Guys, how do you do it? Divorce yourself from the situation while trying to document? The house is a reck. NJ is full time stay at home mom. Kids are in school all day. I am working from home on a very stressful report and she lays on the couch for 8 hours during the day watching TV. Then she tells me when I am not home she doesn't do that. Sorry for the venting. I am having a hard time. I don't want a dv but can't live like this either. The lying is just unacceptable.
I felt best when I had a well laid out plan and a vision of how I wanted my future to be. Part of your plan could be turning around NJ or part could just just be you and the kids livening alone. The plan and vision is the key though because without those you will feel miserable and unsure.
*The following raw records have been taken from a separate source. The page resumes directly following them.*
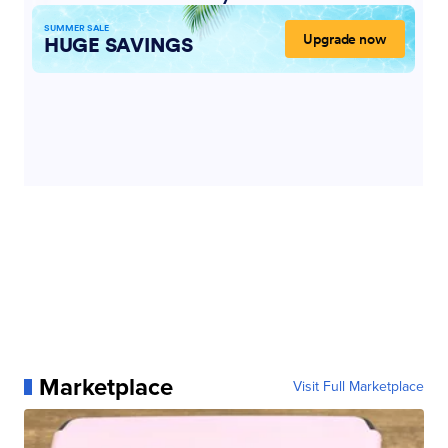
Marketplace
Visit Full Marketplace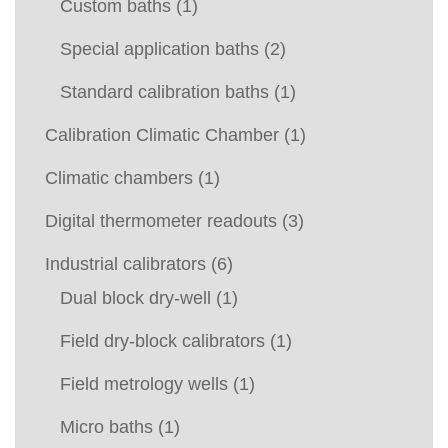
Custom baths
(1)
Special application baths
(2)
Standard calibration baths
(1)
Calibration Climatic Chamber
(1)
Climatic chambers
(1)
Digital thermometer readouts
(3)
Industrial calibrators
(6)
Dual block dry-well
(1)
Field dry-block calibrators
(1)
Field metrology wells
(1)
Micro baths
(1)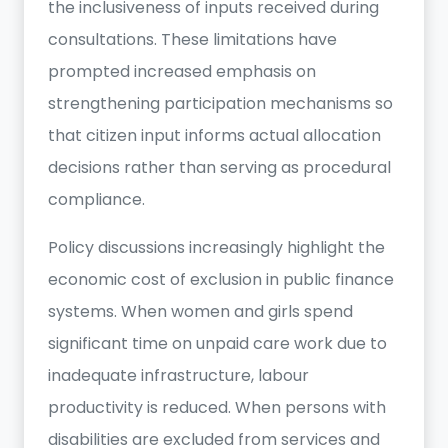
the inclusiveness of inputs received during
consultations. These limitations have
prompted increased emphasis on
strengthening participation mechanisms so
that citizen input informs actual allocation
decisions rather than serving as procedural
compliance.
Policy discussions increasingly highlight the
economic cost of exclusion in public finance
systems. When women and girls spend
significant time on unpaid care work due to
inadequate infrastructure, labour
productivity is reduced. When persons with
disabilities are excluded from services and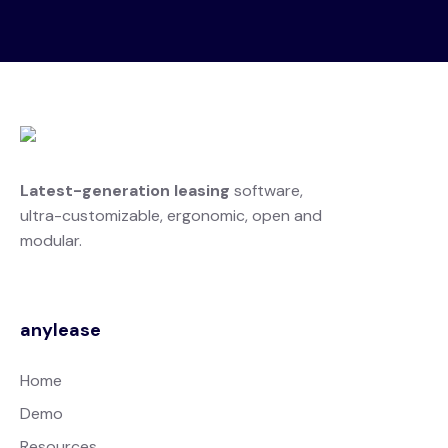
Latest-generation leasing
software,
ultra-customizable, ergonomic, open and
modular.
anylease
Home
Demo
Resources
“Women can fake orgasms. But men can fake whole relationships.”
My house was a wreck - for the length of the marriage, her turf was cleaning, I had other duties within and outside the house structure that evened the workload out.
Since before she filed, the house had not been cleaned. I am not a clean freak, and really am not good with cleaning clutter. But I had had it, as we were about a week away from the Hoarders crew showing up. On a weekend when STBX was out, I invited some family members who knew what was going on over to the house. I took some massive hits to pride (and still getting pinged to this day), but for a day straight they de-cluttered while I ran the stuff out to the garbage/garage, then focused on the detail cleaning. At least the clutter/crap was not mine. Her room was a mess after we offloaded all of her stuff into it.
It is not totally clean, but it is livable now, and I can continue to cook, etc. Now that I had help with decluttering, I work on the cleaning, and make sure it doesn't get cluttered. She might help once in a while, but I never ask her to. I still do the other things inside and outside the house. She has less to do.
I also have found the time to spend more time (if that was even possible) with the kids. Pick them up from school, schedule Dr appts, stay home with them when they are sick. I don't rely on her for much, if anything. That's how I stay cool.
Don't worry about your perception of how lazy she is get to you. If it is bothering you, do something about it - and I mean the environment, not the person.
The meaning of life is Happiness. What makes you happy? - Dalai Lama
For a more peaceful life, live the serenity prayer.
Thanks guys. You are correct. It appears I am trying to save a marriage and document its demise at the same time. I need to go all in on one or the other. I was going forward with planning but hoping it doesn't happen. Can't have it both ways.
Deep breath. If she is happy laying on the couch for 8 hours, more power to her. Not my concern anymore.
Wait till the kids are home and start cleaning up.
Ask her, in front of the kids, if she can please help you. Either way, do NOT start an argument about it. The kids will notice if she does not help. That should be enough for you to at least get a little satisfaction. Keep doing it every few days.
But yes, I think it's about time to cut expenses a little bit.